■ TASK DIRECTIONS:
Write the entries out again exactly as they stand, but without the pictures.

■ INFORMATION:

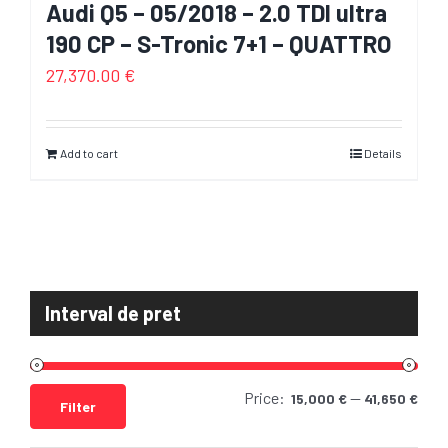
Audi Q5 – 05/2018 – 2.0 TDI ultra
190 CP – S-Tronic 7+1 – QUATTRO
27,370.00
€
Add to cart
Details
Interval de pret
Price:
—
Min
Max
15,000 €
41,650 €
Filter
pric
pric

■ TASK RESPONSE:
Audi Q5 – 05/2018 – 2.0 TDI ultra
190 CP – S-Tronic 7+1 – QUATTRO
27,370.00
€
Add to cart
Details
Interval de pret
Price:
—
Min
Max
15,000 €
41,650 €
Filter
pric
pric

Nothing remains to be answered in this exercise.